From a technical perspective, PSD2 drives improvements in two major functional areas:

  • Opening new financial service APIs, and properly securing them.
  • Strong Customer Authentication (SCA), transactional risk analysis, and malware mitigation in transaction processing

Concerning SCA, KuppingerCole’s whitepaper ForgeRock Identity Platform capabilities for Authentication under PSD2, provides in-depth analysis regarding PSD2’s Strong Authentication requirements and how ForgeRock’s Identity Platform will help to meet this requirement.

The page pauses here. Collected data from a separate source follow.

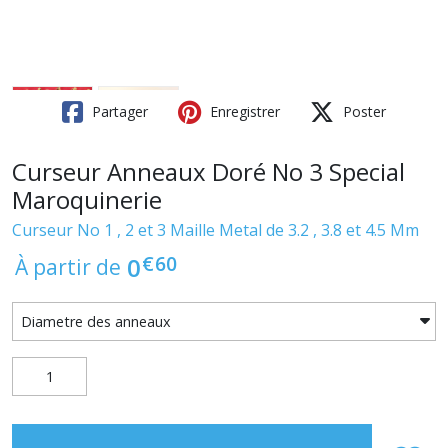
Partager
Enregistrer
Poster
Curseur Anneaux Doré No 3 Special
Maroquinerie
Curseur No 1 , 2 et 3 Maille Metal de 3.2 , 3.8 et 4.5 Mm
€
60
0
À partir de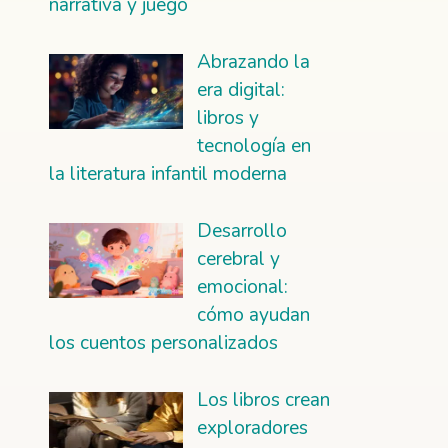
narrativa y juego
Abrazando la
era digital:
libros y
tecnología en
la literatura infantil moderna
Desarrollo
cerebral y
emocional:
cómo ayudan
los cuentos personalizados
Los libros crean
exploradores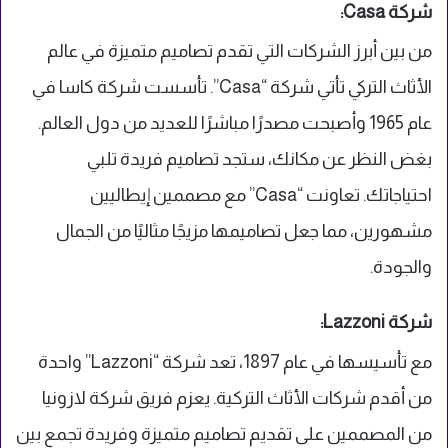
شركة Casa:
من بين أبرز الشركات التي تقدم تصاميم متميزة في عالم
الأثاث التركي تأتي شركة “Casa”. تأسست شركة كاسا في
عام 1965 وأصبحت مصدرًا مباشرًا للعديد من دول العالم.
بغض النظر عن مكانك، ستجد تصاميم فريدة تلبي
احتياجاتك. تعاونت “Casa” مع مصممين إيطاليين
مشهورين، مما جعل تصاميمها مزيجًا مثاليًا من الجمال
والجودة.
شركة Lazzoni:
مع تأسيسها في عام 1897، تعد شركة “Lazzoni” واحدة
من أقدم شركات الأثاث التركية. يعزم فريق شركة لازونيا
من المصممين على تقديم تصاميم متميزة وفريدة تجمع بين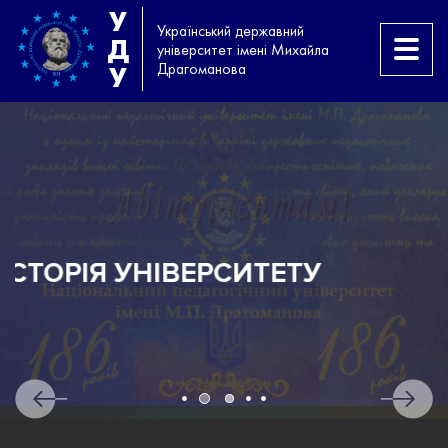
У
Український державний
Д
університет імені Михайла
Драгоманова
У
ТЕТУ
АБІТУРІЄНТАМ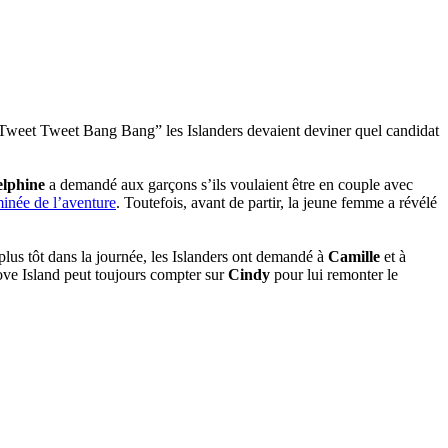
“Tweet Tweet Bang Bang” les Islanders devaient deviner quel candidat
elphine
a demandé aux garçons s’ils voulaient être en couple avec
minée de l’aventure
. Toutefois, avant de partir, la jeune femme a révélé
 plus tôt dans la journée, les Islanders ont demandé à
Camille
et à
ove Island peut toujours compter sur
Cindy
pour lui remonter le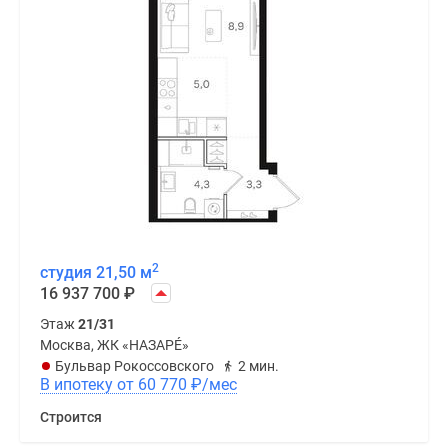
2
студия 21,50 м
16 937 700
₽
Этаж
21/31
Москва, ЖК «НАЗАРÉ»
Бульвар Рокоссовского
2 мин.
В ипотеку от 60 770
₽
/мес
Строится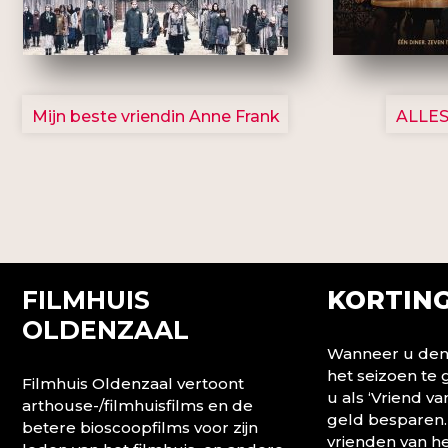
2757
Mijn beste vriendin Anne Frank
ALLES
FILMHUIS
KORTING
OLDENZAAL
Wanneer u denk
het seizoen te
Filmhuis Oldenzaal vertoont
u als ‘Vriend va
arthouse-/filmhuisfilms en de
geld besparen.
betere bioscoopfilms voor zijn
vrienden van he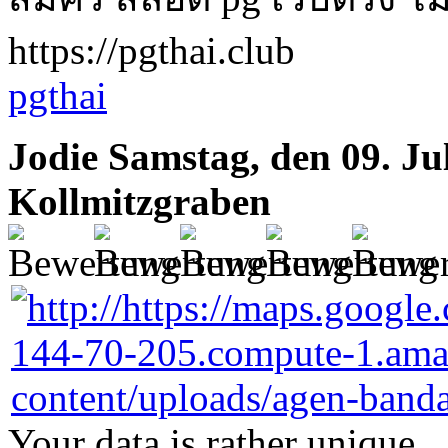
https://pgthai.club
pgthai
Jodie
Samstag, den 09. Ju
Kollmitzgraben
Your data is rather unique.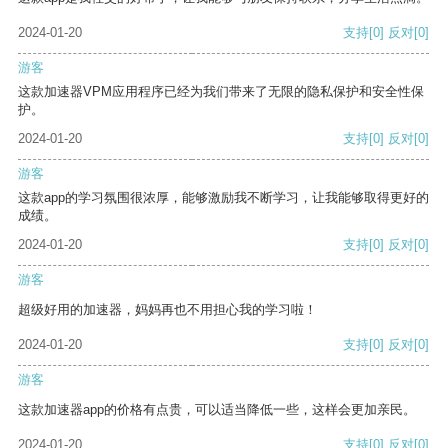
2024-01-20
支持
[0]
反对
[0]
游客
这款加速器VPM应用程序已经为我们带来了无限的隐私保护和安全性保
护。
2024-01-20
支持
[0]
反对
[0]
游客
这款app的学习氛围很浓厚，能够激励我不断学习，让我能够取得更好的
成绩。
2024-01-20
支持
[0]
反对
[0]
游客
超级好用的加速器，妈妈再也不用担心我的学习啦！
2024-01-20
支持
[0]
反对
[0]
游客
这款加速器app的价格有点贵，可以适当降低一些，这样会更加亲民。
2024-01-20
支持
[0]
反对
[0]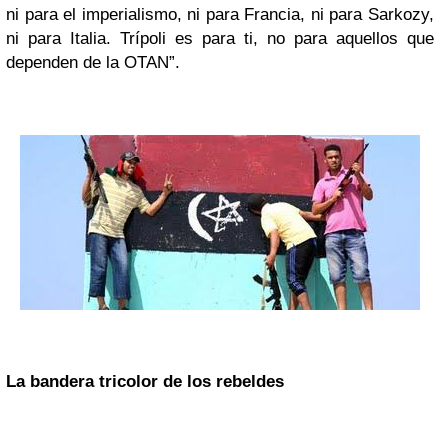
ni para el imperialismo, ni para Francia, ni para Sarkozy,
ni para Italia. Trípoli es para ti, no para aquellos que
dependen de la OTAN”.
La bandera tricolor de los rebeldes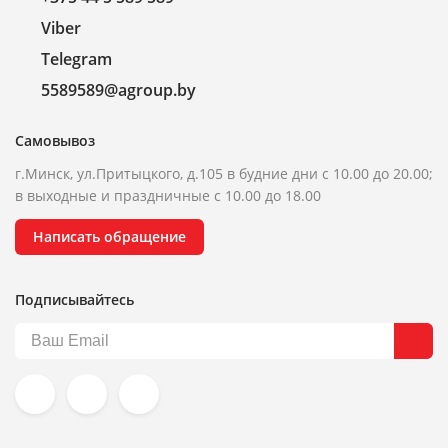
Viber
Telegram
5589589@agroup.by
Самовывоз
г.Минск, ул.Притыцкого, д.105 в будние дни с 10.00 до 20.00;
в выходные и праздничные с 10.00 до 18.00
Написать обращение
Подписывайтесь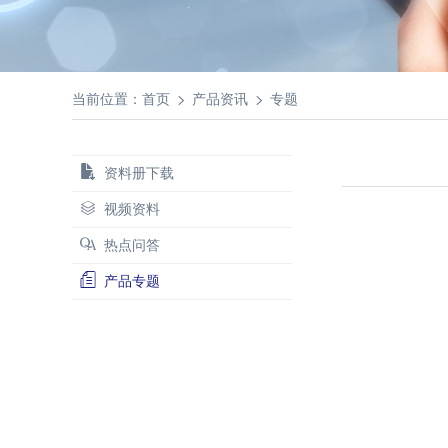
当前位置：
首页
产品资讯
专题
资料册下载
视频资料
热点问答
产品专题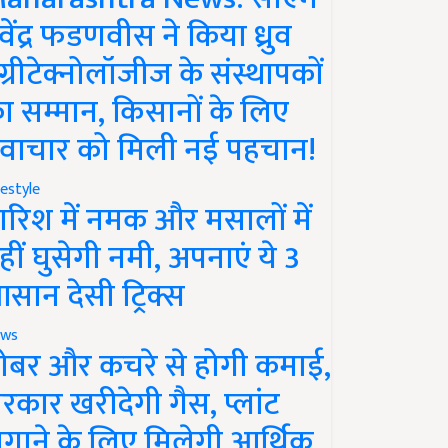
ेवेंद्र फडणवीस ने किया ध्रुव
ग्रीटेक्नोलॉजीज के संस्थापकों
ा सम्मान, किसानों के लिए
वाचार को मिली नई पहचान!
festyle
ारिश में नमक और मसालों में
हीं घुसेगी नमी, अपनाएं ये 3
सान देसी ट्रिक्स
ws
ोबर और कचरे से होगी कमाई,
रकार खरीदेगी गैस, प्लांट
गाने के लिए मिलेगी आर्थिक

With regards to APIs, banks (ASPSPs) are required to open access to their systems for other financial service providers (TPPs) so they may obtain user authorized account information and initiate payments. Though banks began moving to online services years ago and many now offer mobile apps, studies show that many banks in the EU are not prepared to allow secure, consent driven, programmatic access from a potentially large number of external Third-Party Providers. To enable a new and secure financial ecosystem, APIs are being refined and standardized in an open source manner. Most banks will need to build an infrastructure to support the PSD2-mandated APIs. This new infrastructure must be designed with defense-in-depth principles, including data, network and API security, as well as a trust framework for regulated external service providers and related identity and access management.

Like ATMs, PSD2 has the potential to radically change the financial sector in the EU

Conversely, new financial service providers that need to interact with banks must prepare for PSD2 implementation. They will use the APIs to get user-authorized account information and initiate payments with banks. They will need to establish trust with the banks with which they will do business. Many of these TPPs are becoming regulated by National Competent Authorities for the first time, which is crucial in order to ensure that access to customer data held in banking systems is only available to valid third parties.

In this paper, we will dive deeper into the technical requirements that banks and financial service providers will face in preparing for EU PSD2, as well as the implications for banks and other financial services organizations. Finally, we will examine how the ForgeRock Identity Platform can assist banks and TPPs with meeting the challenges of PSD2.